PE and PS is a very different matter. I suspect they may be highly correlarted (haven’t actually checked) but this would be a good case for using both. In theory, they both get at the same thing – the relationship between price and the theoretical stream of potential deividends. But each is subject to different kinds of case-specific abberations. PS can be thrown out of whack by recent acquisitoion or divestirue activity. PE can be thrown out of whack much more easily – non-recurring items make PETTM a very dirty data series. PECurrY and PENextY are better in that non-re curring are typically not estimated. But even with normal business expenses, many do not vary with sales and can make PE much more volatile.

So we have a tradeoff. PE is better in that E is closer to what shareholders ultimately want (dividends). But S is much less choppy and more likely to give stable ratios for more companies at more times. This is a good example of where you can use multiple factors to diversify against oddities, even though under normal conditions, they may be highly correrlated.

Marc,

Thank you. I definitely get your points and I think you are probably right. Leaving out Sales (or earnings) probably would be a mis-specification. Either one of these are probably relevant to future returns–even if they are correlated. I still remain interested in what causes bad out-of-sample performance.

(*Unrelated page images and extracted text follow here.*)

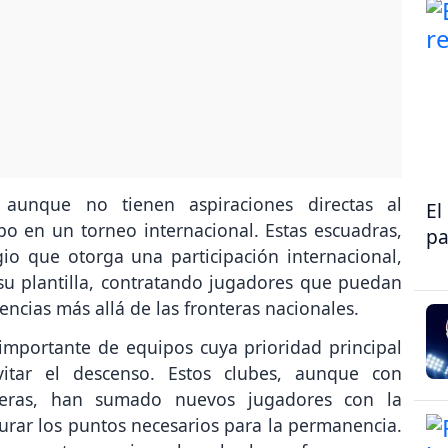
aunque no tienen aspiraciones directas al
El
 en un torneo internacional. Estas escuadras,
pa
gio que otorga una participación internacional,
su plantilla, contratando jugadores que puedan
ncias más allá de las fronteras nacionales.
importante de equipos cuya prioridad principal
itar el descenso. Estos clubes, aunque con
everas, han sumado nuevos jugadores con la
egurar los puntos necesarios para la permanencia.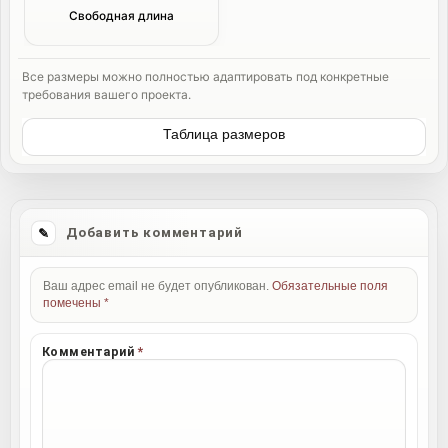
Свободная длина
Все размеры можно полностью адаптировать под конкретные
требования вашего проекта.
Таблица размеров
Добавить комментарий
Ваш адрес email не будет опубликован.
Обязательные поля
помечены
*
Комментарий
*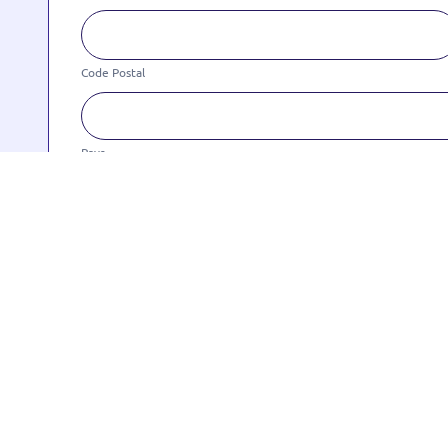
Code
Postal
Code Postal
Pays
Pays
Renseigner bon de commande
*
Déposer un fichier ici ou cliquer pour téléchar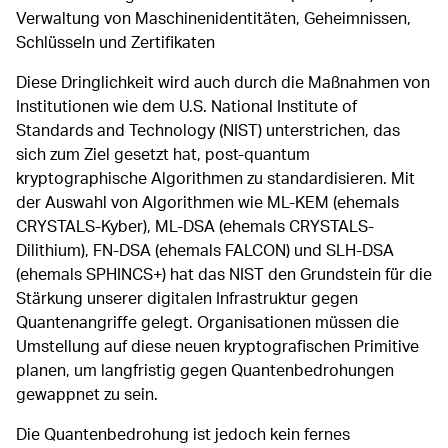
Verwaltung von Maschinenidentitäten, Geheimnissen,
Schlüsseln und Zertifikaten
Diese Dringlichkeit wird auch durch die Maßnahmen von
Institutionen wie dem U.S. National Institute of
Standards and Technology (NIST) unterstrichen, das
sich zum Ziel gesetzt hat, post-quantum
kryptographische Algorithmen zu standardisieren. Mit
der Auswahl von Algorithmen wie ML-KEM (ehemals
CRYSTALS-Kyber), ML-DSA (ehemals CRYSTALS-
Dilithium), FN-DSA (ehemals FALCON) und SLH-DSA
(ehemals SPHINCS+) hat das NIST den Grundstein für die
Stärkung unserer digitalen Infrastruktur gegen
Quantenangriffe gelegt. Organisationen müssen die
Umstellung auf diese neuen kryptografischen Primitive
planen, um langfristig gegen Quantenbedrohungen
gewappnet zu sein.
Die Quantenbedrohung ist jedoch kein fernes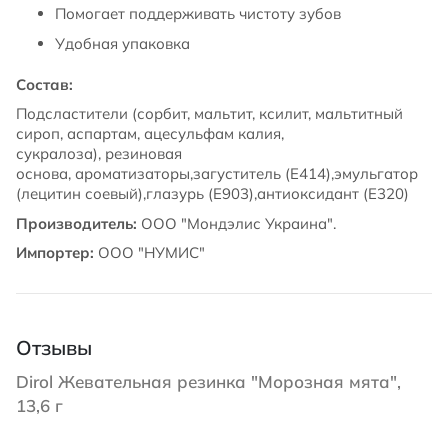
Помогает поддерживать чистоту зубов
Удобная упаковка
Состав:
Подсластители (сорбит, мальтит, ксилит, мальтитный
сироп, аспартам, ацесульфам калия,
сукралоза), резиновая
основа, ароматизаторы,загуститель (Е414),эмульгатор
(лецитин соевый),глазурь (Е903),антиоксидант (Е320)
Производитель:
ООО "Мондэлис Украина".
Импортер:
ООО "НУМИС"
Отзывы
Dirol Жевательная резинка "Морозная мята",
13,6 г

While we a talking about mis-specification, what do you think happens when we make the other type of mis-specification mistake? By that I mean adding an irrelevant term. I wonder if by “optimizing” an irrelevant term until it seems to help the sim, we are not causing poor out-of-sample returns. I noticed in Hull’s Paper they had a cut-off. They did not include a factor that did not have a certain correlation to the future returns of the market. They had a test for whether a factor was relevant. Their “kitchen sink” method where they included irrelevant terms did not do very well.

Do you ever test a term for relevance or do you go more by theory? If you do test a factor before including it what do you like to see on say the rank performance test?

Regards,

Jim